The above is not news to anyone who is paying attention. Ask most Believers what they feel God’s stance is on a particular moral question and then ask what their own views are on the topic and, more often than not, you’ll get the same answer. Now there’s a study that supports that simple truth:
For many religious people, the popular question “What would Jesus do?” is essentially the same as “What would I do?” That’s the message from an intriguing and controversial new study by Nicholas Epley from the University of Chicago. Through a combination of surveys, psychological manipulation and brain-scanning, he has found that when religious Americans try to infer the will of God, they mainly draw on their own personal beliefs.

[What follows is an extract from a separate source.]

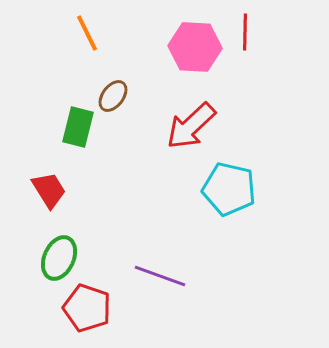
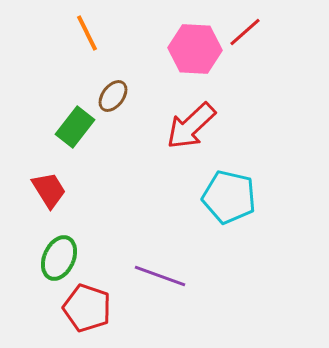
red line: rotated 48 degrees clockwise
pink hexagon: moved 2 px down
green rectangle: moved 3 px left; rotated 24 degrees clockwise
cyan pentagon: moved 8 px down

Psychological studies have found that people are always a tad egocentric when considering other people’s mindsets. They use their own beliefs as a starting point, which colours their final conclusions. Epley found that the same process happens, and then some, when people try and divine the mind of God. Their opinions on God’s attitudes on important social issues closely mirror their own beliefs. If their own attitudes change, so do their perceptions of what God thinks. They even use the same parts of their brain when considering God’s will and their own opinions.
Religion provides a moral compass for many people around the world, colouring their views on everything from martyrdom to abortion to homosexuality. But Epley’s research calls the worth of this counsel into question, for it suggests that inferring the will of God sets the moral compass to whatever direction we ourselves are facing. He says, “Intuiting God’s beliefs on important issues may not produce an independent guide, but may instead serve as an echo chamber to validate and justify one’s own beliefs.”
It’s the sort of thing that prompts a knee-jerk reaction of, Well duh! But it’s probably best that there’s some research that supports what seems obvious to many of us. If nothing else it can act as a jumping off point for challenging believers to truly consider what they think they know about their God(s). Combined with the fact that there’s such a wide-ranging variance between believers on what they think their God’s viewpoints are, it also bolsters the argument that there likely aren’t any God(s) to begin with.
Gods are created in man’s image and always have been as it is only in the mind of man that they exist. Considering some people’s opinions on what God is like, perhaps it’s best that simply wishing for something doesn’t make it real.